Extended Data Fig. 3: Single-cell RNA-seq reveals main trajectories of WT and K36M reprogramming intermediates.
From: H3K36 methylation maintains cell identity by regulating opposing lineage programmes
(a) UMAP embedding of scRNA-seq data (Seurat framework) using MEFs, reprogramming intermediates on days 2, 4, 6, 8 for WT and K36M, as well as passaged iPSCs.

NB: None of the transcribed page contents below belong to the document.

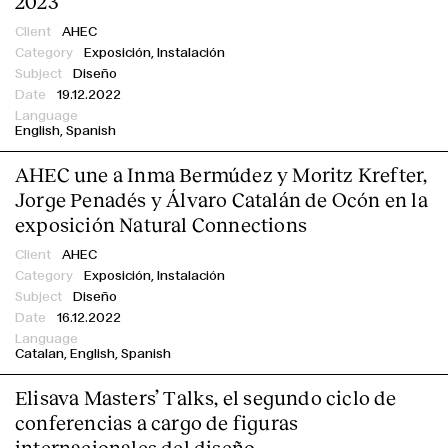
2023
AHEC
Exposición,
Instalación
Diseño
19.12.2022
English
Spanish
AHEC une a Inma Bermúdez y Moritz Krefter,
Clientes
Jorge Penadés y Álvaro Catalán de Ocón en la
exposición Natural Connections
AHEC
Exposición,
Instalación
Diseño
16.12.2022
Catalan
English
Spanish
Elisava Masters’ Talks, el segundo ciclo de
conferencias a cargo de figuras
internacionales del diseño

For each indicated group, one sample was encapsulated leading to n = 38,743 cells total. (b) Expression of pluripotency gene Nanog projected on the same UMAP embedding as in (a). (c) Expression of mesenchymal gene Prrx1 projected on the same UMAP embedding as in (a). (d,e) Diffusion pseudotime mapping of day 2 to day 8 intermediates undergoing reprogramming. WT cells are colored in blue, K36M cells in red. (f) Expression of pluripotency gene Nanog projected on the same pseudotime embedding as in (d). (g) Expression of epithelial gene Cdh1 projected on the same pseudotime embedding as in (d). (h) Expression of mesenchymal gene Zeb1 projected on the same pseudotime embedding as in (d). (i) Relative expression (RNA-seq) of mesenchymal and epithelial genes in MEFs expressing H3.3 WT or K36M, but not OKSM, n = 2 biologically independent experiments. (j) Gene ontology terms of genes downregulated in K36M MEFs without OKSM. Analysis and p values from geneontology.org. (k) Gene ontology terms of genes upregulated in K36M MEFs without OKSM. Analysis and p values from geneontology.org.